Nigeria’s reference crude oil grade, Bonny Light, slid below the $30 per barrel mark, dropping to $29.47 per barrel, according to data obtained from CBN on Thursday, January 14.
This was even as the price of Brent crude, the benchmark crude oil grade, leaped to $30.77 per barrel in the international market. Brent crude had dipped below $30 a barrel on Wednesday,January 13 for the first time in more than 10 years, a day after the U.S. benchmark took a similar fall.
Specifically, Brent traded as low as $29.96 a barrel before settling down 55 cents, or 1.8 percent, at $30.31 a barrel on ICE Futures Europe, the lowest settlement since April 2004.
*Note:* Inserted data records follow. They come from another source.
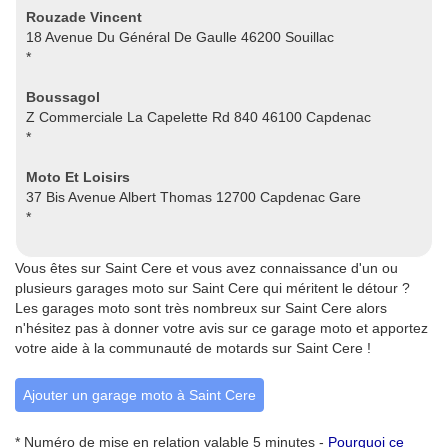
Rouzade Vincent
18 Avenue Du Général De Gaulle 46200 Souillac
*
Boussagol
Z Commerciale La Capelette Rd 840 46100 Capdenac
*
Moto Et Loisirs
37 Bis Avenue Albert Thomas 12700 Capdenac Gare
*
Vous êtes sur Saint Cere et vous avez connaissance d'un ou
plusieurs garages moto sur Saint Cere qui méritent le détour ?
Les garages moto sont très nombreux sur Saint Cere alors
n'hésitez pas à donner votre avis sur ce garage moto et apportez
votre aide à la communauté de motards sur Saint Cere !
Ajouter un garage moto à Saint Cere
* Numéro de mise en relation valable 5 minutes -
Pourquoi ce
Therefore, using an average crude oil production of 2.2 million barrels per day, as stated by CBN, it is expected that the total amount accruable to the Federal Government and oil companies in Nigeria on a daily basis would dip to $64.83 million, about N12.967 billion daily, using an average exchange rate of N200 to a dollar.
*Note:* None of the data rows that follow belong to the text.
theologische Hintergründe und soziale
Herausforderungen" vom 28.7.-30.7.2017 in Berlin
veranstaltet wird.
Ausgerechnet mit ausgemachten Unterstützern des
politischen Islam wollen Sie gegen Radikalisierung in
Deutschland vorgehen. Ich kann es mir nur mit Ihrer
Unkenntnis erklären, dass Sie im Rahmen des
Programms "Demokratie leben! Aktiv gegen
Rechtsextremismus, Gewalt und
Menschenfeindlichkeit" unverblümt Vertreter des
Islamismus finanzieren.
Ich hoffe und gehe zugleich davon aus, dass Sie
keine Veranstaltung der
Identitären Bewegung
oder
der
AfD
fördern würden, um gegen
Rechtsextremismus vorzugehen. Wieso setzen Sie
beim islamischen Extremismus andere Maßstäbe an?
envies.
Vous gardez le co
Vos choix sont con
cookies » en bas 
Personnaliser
Consequently, as a result of the continuous decline in the price of Nigeria’s Bonny Light and other crude oil grades, experts are predicting massive job cuts in the Nigerian and global oil and gas industry in the next couple of days.
Already, the world’s biggest oil companies are slashing jobs and discontinuing major investments, especially as the price of crude falls to new lows.
A report obtained from the Associated Press noted that companies that would be affected by the declining oil price would not only be the big oil producers, but the numerous companies that do business with them, such as drilling contractors and equipment suppliers.
The report had quoted Chevron as saying last year that it would eliminate 7,000 jobs, while Shell announced 6,500 layoffs.